Lawrence Alma-Tadema, “An Apodyterium”

Blogging Emily Dickinson

I’ve blogged about Dickinson for years. Did I learn anything?

Ashok Karra Blocked Unblock Follow Following Oct 27, 2013

I’ve been reading Emily Dickinson for about 8 years now. It started when I wanted short things to blog about. My idea was that a reader could glance over the poem and my writing, pick up a thought of interest, hold and maybe chew on it throughout the day. Ms. Dickinson was happy to oblige with a number of brief poems which I could briefly comment on.

To be sure, my blogging only occasionally did the poems any sort of justice. I tend to go for big ideas and tangle my prose up in knots. Having few readers means little feedback, and worse, I was writing on poetry. A lot of things have blossomed online — photography, film, drawing & painting, journalism, fanfiction, music — but poetry, while it nominally draws a category on any given site, doesn’t seem to have fared as well.

Still, a few close reads I did early on stayed with me. What fails in writing doesn’t fail as regards reading or thinking. “I dwell in Possibility” was a poem memorized accidentally by too much rereading. When Dickinson talked about “chambers as… cedars / impregnable of eye,” it hit me that she was talking about how choice necessarily blinds us to other choices. To even think about possibility, weirdly enough, is to be closed in some way at a given moment.

“There’s a certain Slant of light,” likewise, showed me more of Dickinson thinking about thinking. Aristotle talks somewhere about how education and pain are linked; the pain of wondering about the weightiest issues definitely shows in this poem.

Those early readings didn’t push me away from Dickinson as someone with too clever themes and morbid, painful riddles. Rather, they showed her to be a first-rate philosophic mind, “philosophy” in the literal sense of loving wisdom and trying hard for it. So Dickinson stayed with me. For a long while, I had stretches where I would read a poem of hers a day and jot notes down in my journal.

Attempts to try and find a central theme were multiple. I’ve pretty much given up on that now, despite the temptation to say “all of Dickinson is about blah blah.” The closest I’ve come is with “This is my letter to the world.” There, Dickinson says Nature gave her news. To make a gross understatement, “Nature” is a loaded term. Is it mankind’s “nature” to be a rational animal? Or are people prone to violence? That Dickinson has news is quite a claim.

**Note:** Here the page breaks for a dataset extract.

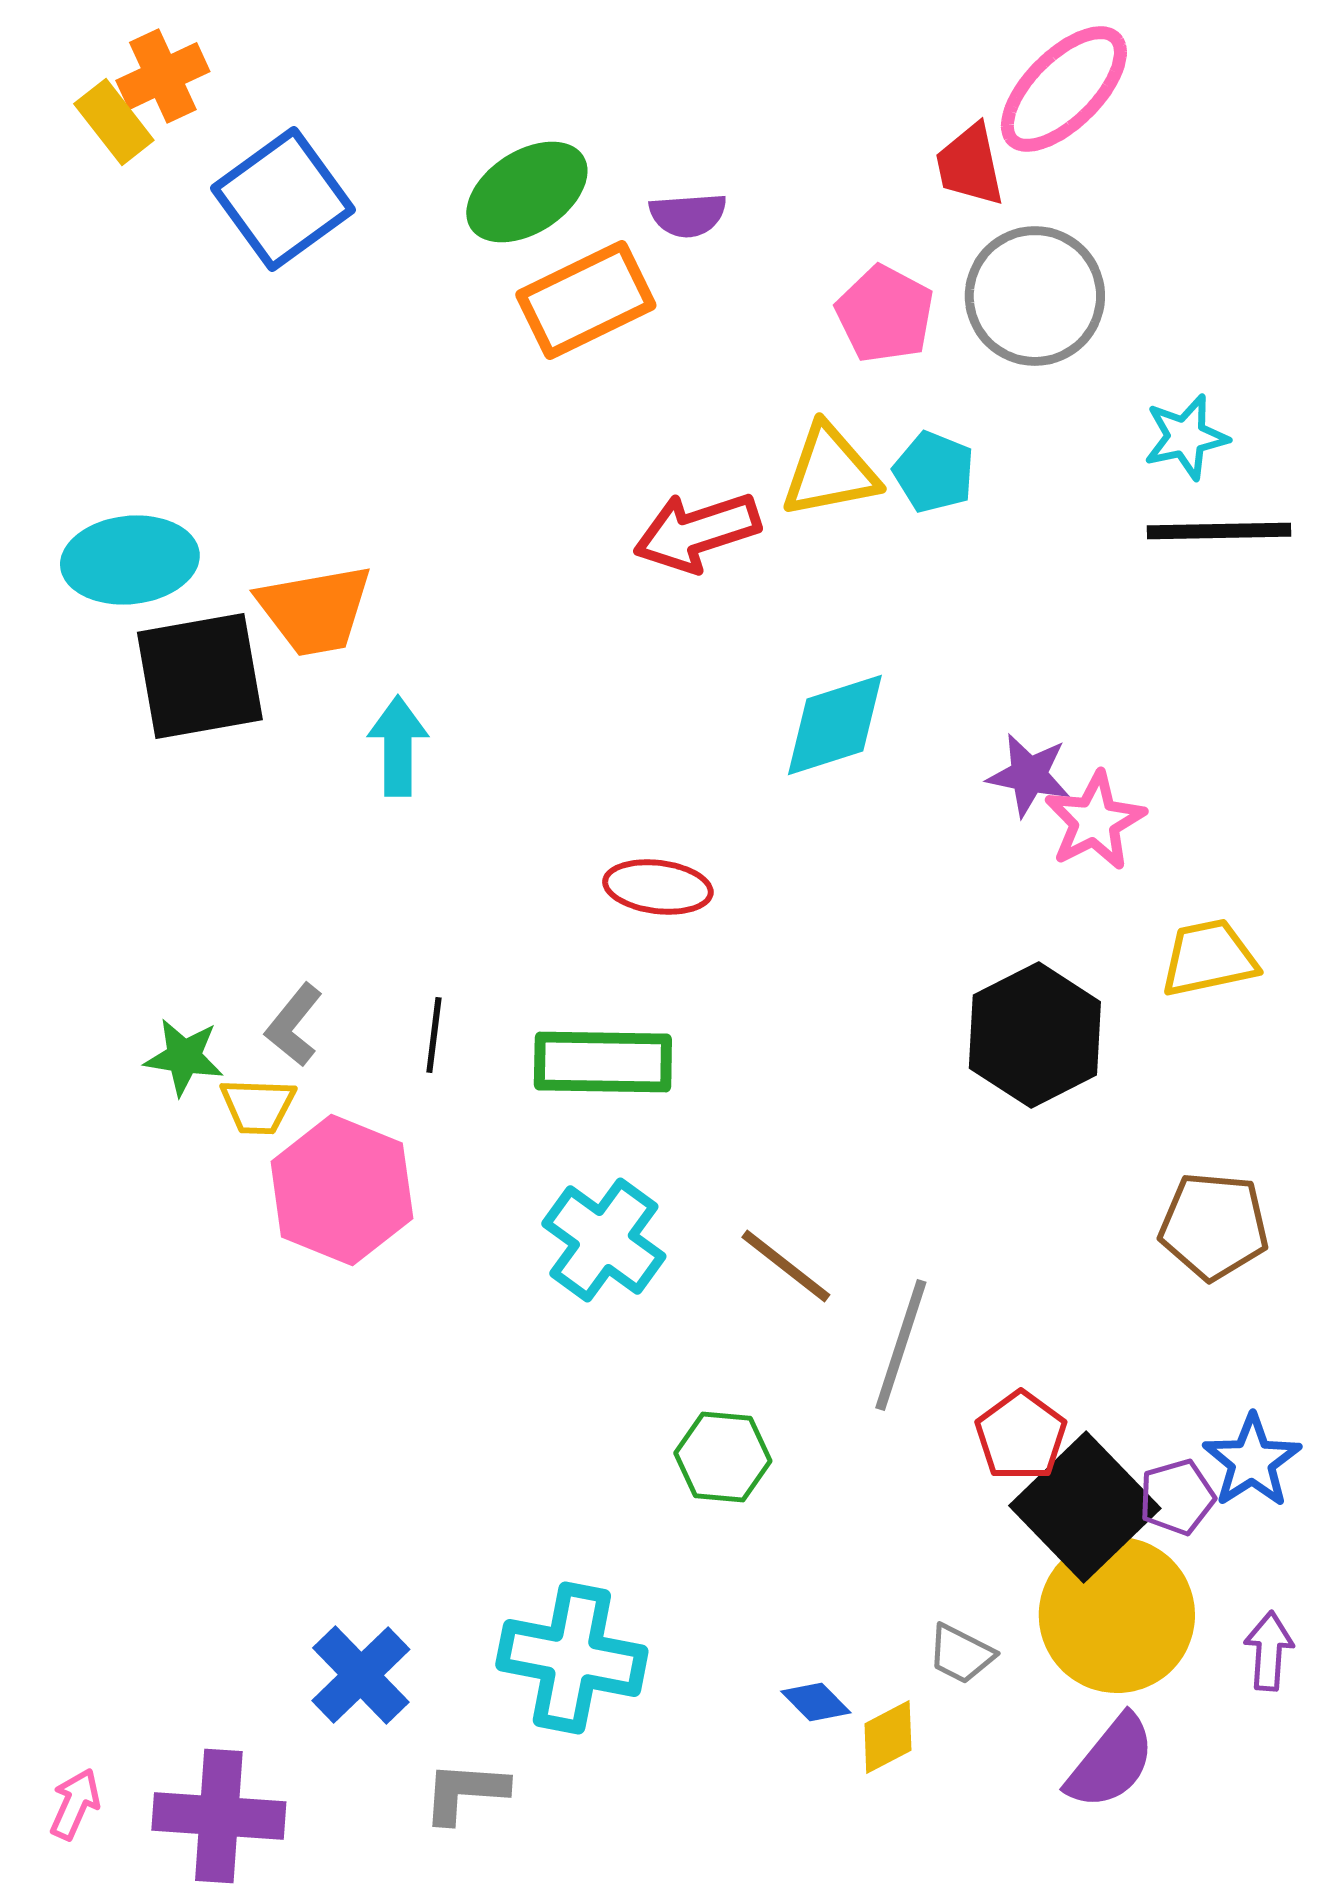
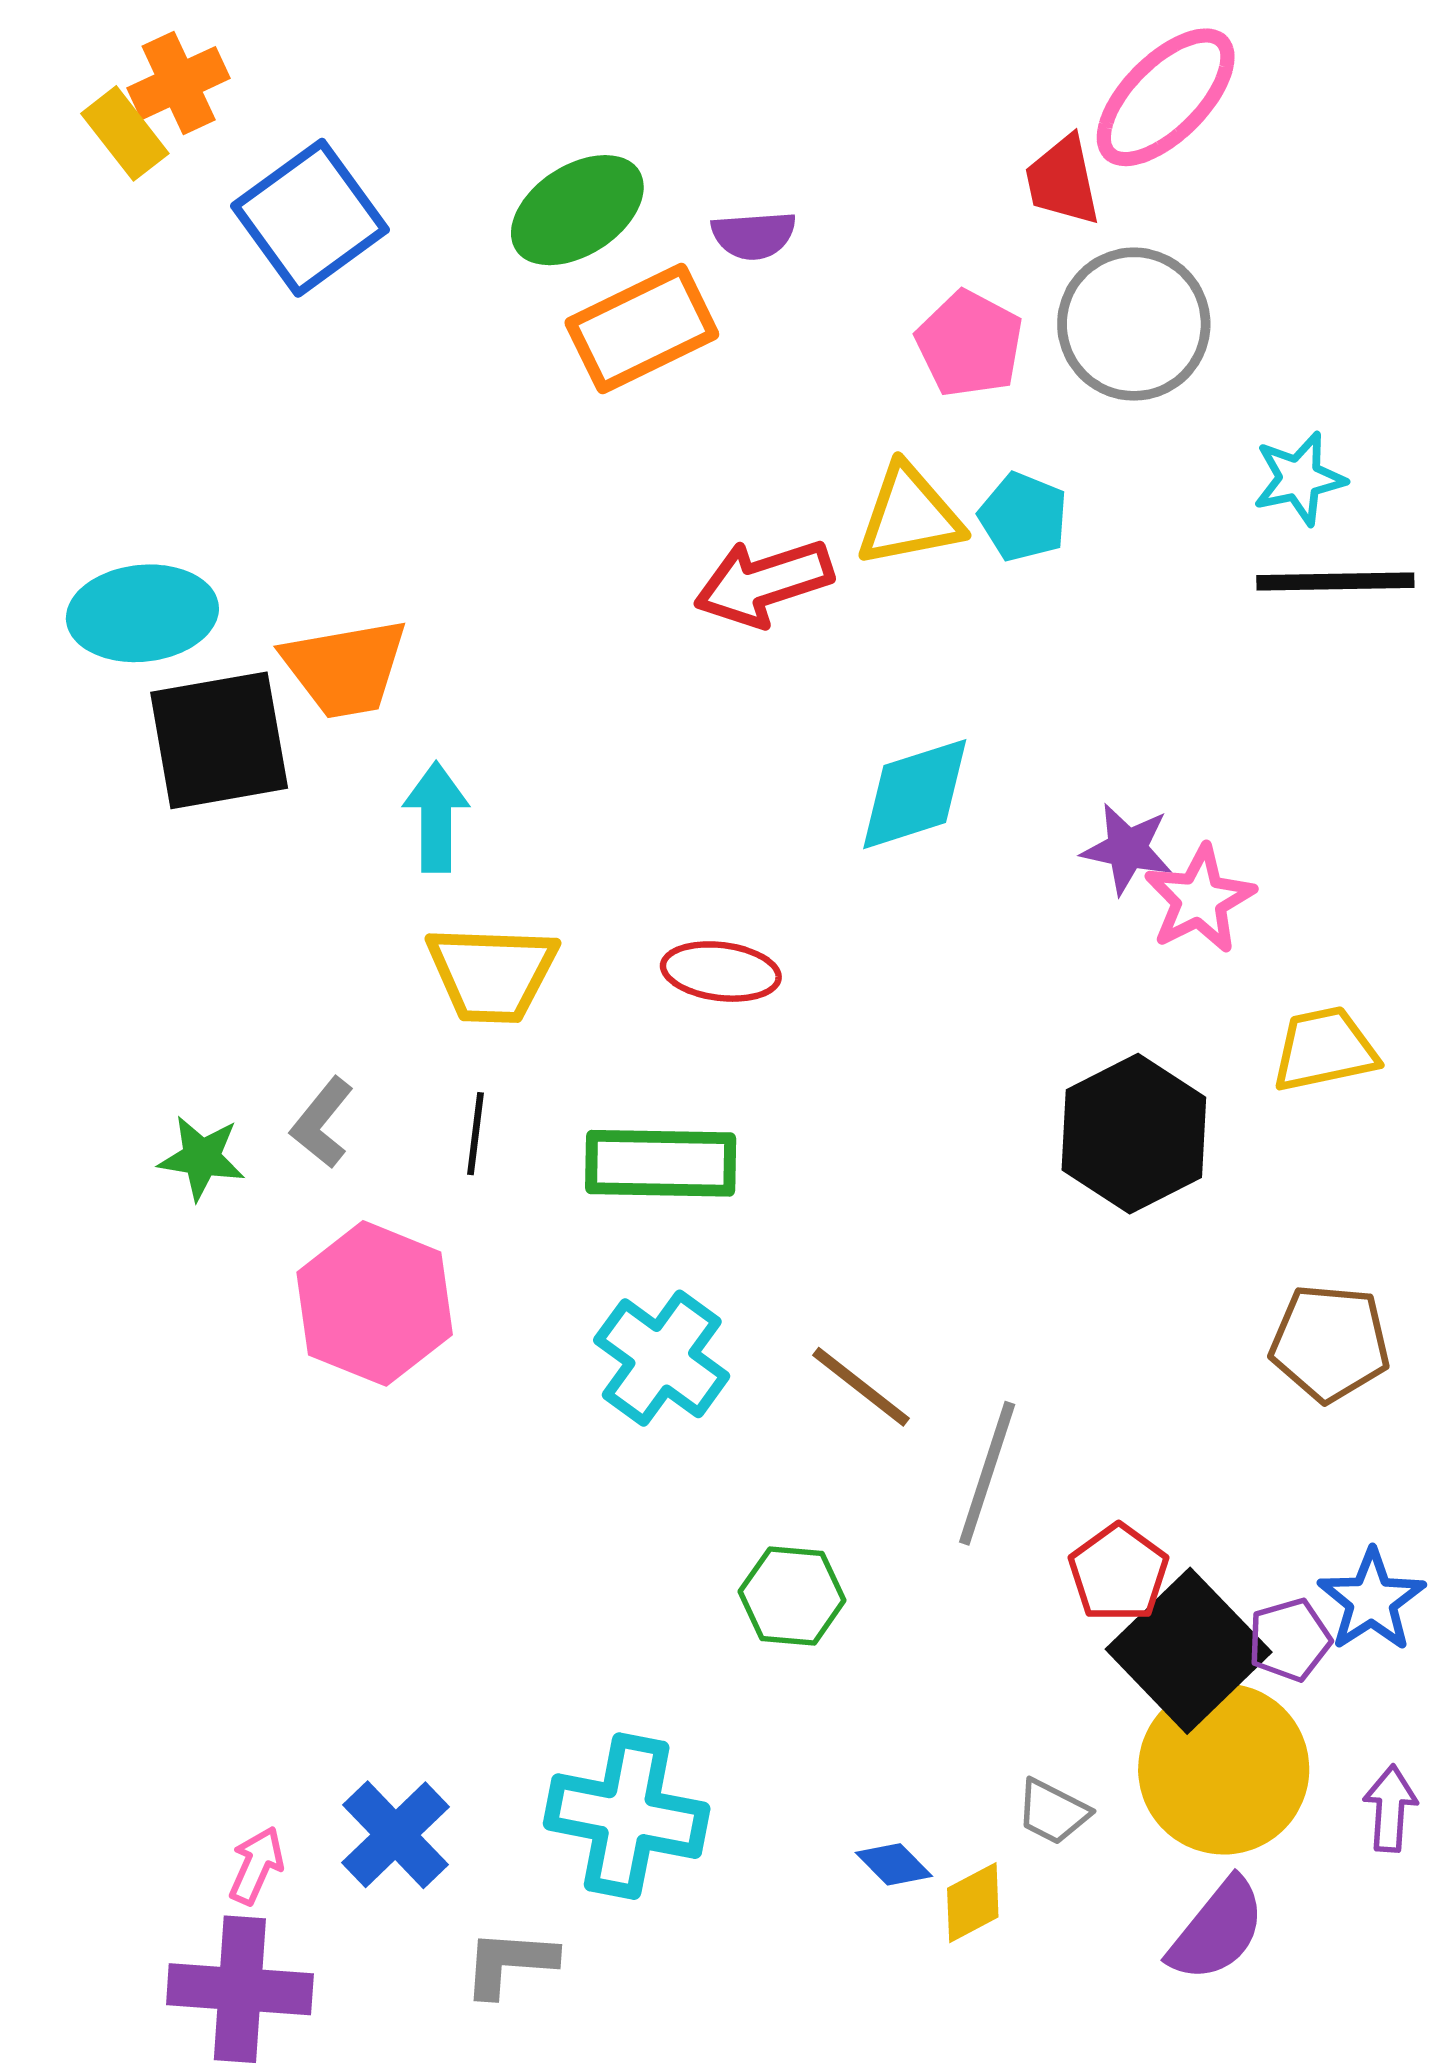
yellow trapezoid: (258, 1106) -> (492, 974), moved, size x1.6
pink arrow: (75, 1804) -> (256, 1865), moved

It’s not that I’m not looking for the whole within Dickinson. It’s something like this: self-knowledge and a related knowledge of how human things work are less about “knowing” and more about seeing why the quaint notions we have developed over time or develop on the fly speak to us. This sounds like a really abstract definition of self-help, but I think you can see that self-help in large part is a caricature of this sort of reasoning. This is an inquiry that is much more personal and, strangely, a lot more careful than most. You don’t get easy answers, if you get answers at all.

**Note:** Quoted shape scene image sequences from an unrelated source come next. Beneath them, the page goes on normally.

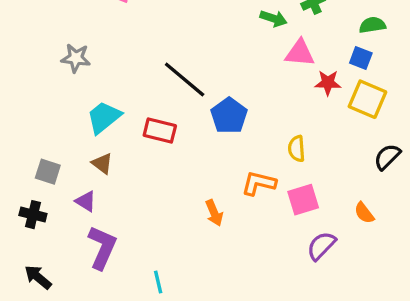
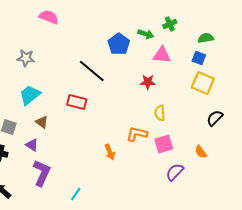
red star: (328, 83) -> (148, 82), moved
blue pentagon: (229, 116) -> (119, 44), moved
cyan trapezoid: (104, 117) -> (30, 95), moved
cyan line: (158, 282) -> (76, 194), turned 48

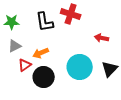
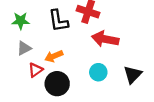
red arrow: (102, 38) -> (105, 39), moved, size x1.6
cyan circle: (80, 67) -> (98, 72), size x0.6

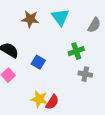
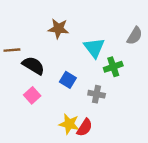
cyan triangle: (60, 17) -> (94, 48), moved
gray cross: (85, 74) -> (97, 94), moved

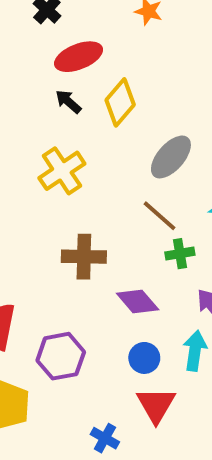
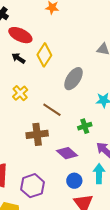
red ellipse: (79, 57) -> (20, 35), turned 55
yellow cross: (62, 171) -> (20, 93), size x0.7
brown line: (160, 216) -> (52, 110), moved

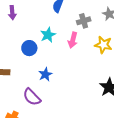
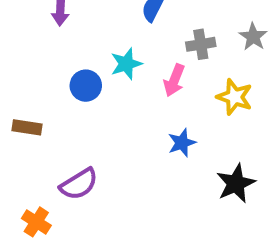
blue star: (45, 74) -> (182, 143), moved
purple semicircle: (32, 97) -> (79, 184), turned -84

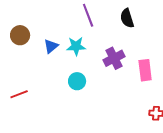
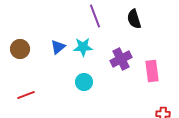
brown circle: (20, 35) -> (20, 49), moved

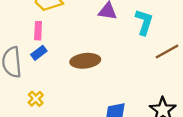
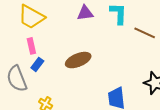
brown line: (167, 52) -> (145, 33), turned 70

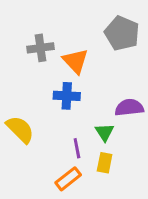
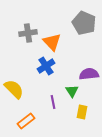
blue cross: (67, 96) -> (46, 66), turned -36
yellow rectangle: (105, 163) -> (82, 112), moved
orange rectangle: (68, 179) -> (26, 121), moved

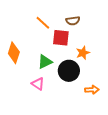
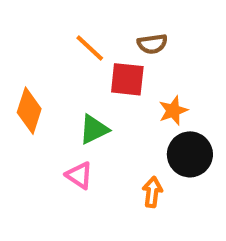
black circle: (69, 71) -> (190, 154), moved
orange arrow: (92, 90) -> (152, 192), moved, turned -80

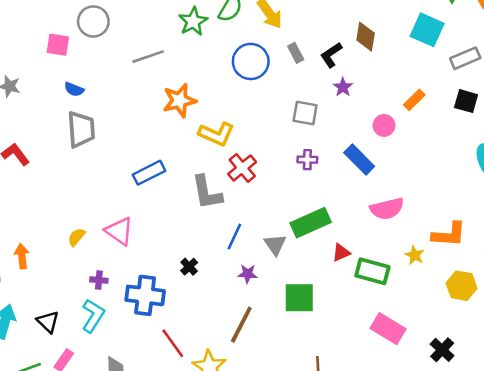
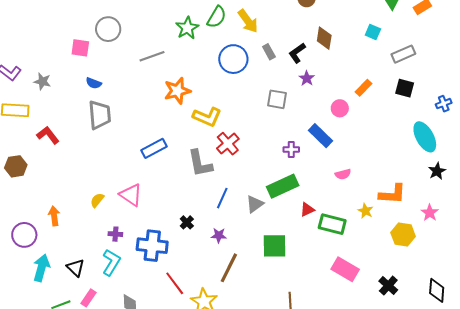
cyan square: (427, 30) -> (373, 32), size x0.6
purple cross: (307, 160) -> (291, 150), moved
pink semicircle: (387, 209) -> (343, 174), size x0.6
gray triangle: (275, 245) -> (255, 204), turned 30
purple star: (248, 274) -> (219, 235), moved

The best example of it might be my best Dickinson commentary, on “I fear a man of frugal speech.” What I got out of the poem was a blunt, frightening question: Do you really want to be judged? Do you really want God to pass over you in silence? We can barely handle our own regret over sins and mistakes when we’re conscious of them. It is conceivable there is something a lot worse out there: someone who is exactly right about every moment in our lives.

Of course, it helps that human life does not work that way. We do have perspective, as Nietzsche helpfully points out, and we live within perspective. From that limit, we can reconstruct what matters bit-by-bit: we’re not trembling in the face of eternal judgment yet. I think that best explains the piecemeal approach of both Dickinson’s poems and philosophy prior to placing epistemology as “first philosophy.” For Dickinson’s poems, it’s all about taking a problem encountered every day and trying to get it into focus a little bit more, if possible. Philosophy prior to epistemology had metaphysics at its heart. One might be tempted to think of metaphysics as grand cosmological theories which tell us the order of everything in the universe. There is some of that, but there’s also the existential concern of wondering how one fits in to a whole that might have a certain order. That concern about one’s own wonder is a lot more intuitive than wondering if one knows whether one’s own hand is real or not. I like to think that for Dickinson, there is a metaphorical justification at heart, even if it isn’t comprehensive. Let’s say the world is eros, with “fish, flesh and fowl” commending “all summer long” and then some. What would it mean to be alone in such a world? Either one is nobody, or one is the erotic being herself.